My three favorite blogs (besides my own and my brother's, of course) are:

The Pioneer Woman

This is a woman in Oklahoma who lives on a ranch, is in love with her cowboy husband, has four children whom she homeschools, is a talented photographer, and just published a cookbook of buttery, belly-fillin', ol' fashioned homecookin'.

Amalah (that's pronounced AIM-uh-luh)

This is a woman who lives in the suburbs of Washington, DC, has two adorable small children and a chihuahua, a potty-mouth, and penchant for self-mockery and run-on sentences.

The Pink of Perfection

This is a woman who lives in New York City, has a knack for French cooking, a love for all things vintage, a knack for being thrifty and chic at the same time, and a whimsical prose style that is both thoughtful and witty.

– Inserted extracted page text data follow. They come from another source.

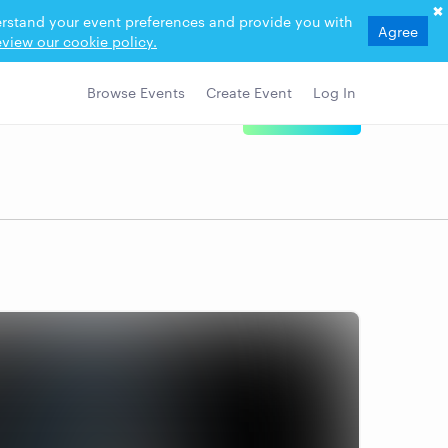
derstand your event preferences and provide you with
Agree
view our cookie policy.
Browse Events
Create Event
Log In
View Details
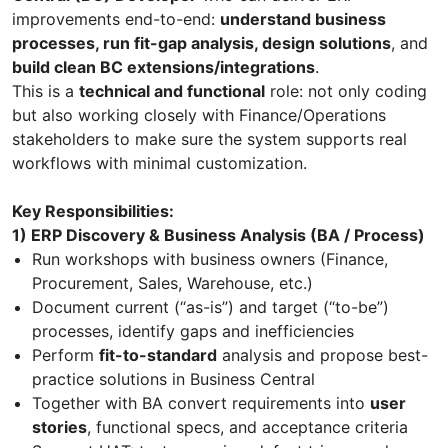
improvements end-to-end:
understand business
processes, run fit-gap analysis, design solutions
, and
build clean BC extensions/integrations
.
This is a
technical and functional
role: not only coding
but also working closely with Finance/Operations
stakeholders to make sure the system supports real
workflows with minimal customization.
Key Responsibilities:
1) ERP Discovery & Business Analysis (BA / Process)
Run workshops with business owners (Finance,
Procurement, Sales, Warehouse, etc.)
Document current (“as-is”) and target (“to-be”)
processes, identify gaps and inefficiencies
Perform
fit-to-standard
analysis and propose best-
practice solutions in Business Central
Together with BA convert requirements into
user
stories
, functional specs, and acceptance criteria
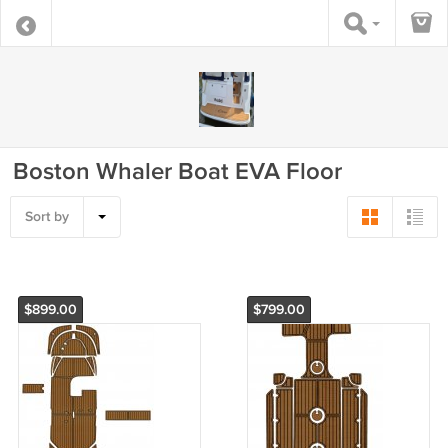
Boston Whaler Boat EVA Floor
Sort by
$899.00
$799.00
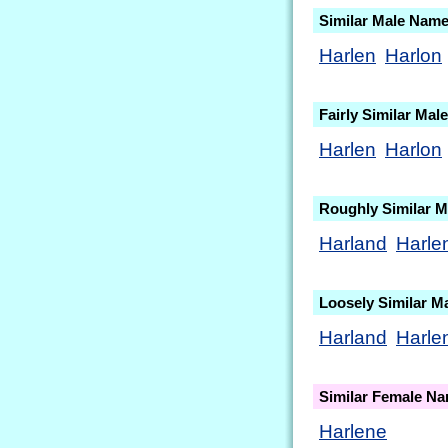
Similar Male Nam
Harlen
Harlon
Fairly Similar Ma
Harlen
Harlon
Roughly Similar 
Harland
Harle
Loosely Similar M
Harland
Harle
Similar Female N
Harlene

I have little in common with any of these people except that we are of the same gender and we feel compelled for whatever reason to write things and put them on the Internets. I have never met any of them. They have remarkable followings (meaning lots of people read and comment on their blogs) whereas I still have my blog "unlisted" by google because, I don't know, people I know might read it and make fun of me. More than usual, I mean.

But despite the fact that we seem to have little in common, (aside from my love for run-on setences, obvy), I found myself returning to their blogs and now I follow them pretty regularly. When I'm feeling misanthropic, it's nice to know there are people out there I've never met whom I am quite sure I would like. They are smart, funny, and good writers. (And, yes, I bought the Pioneer Woman's cookbook even though it has a lot of meat recipes in it because the pictures are so pretty).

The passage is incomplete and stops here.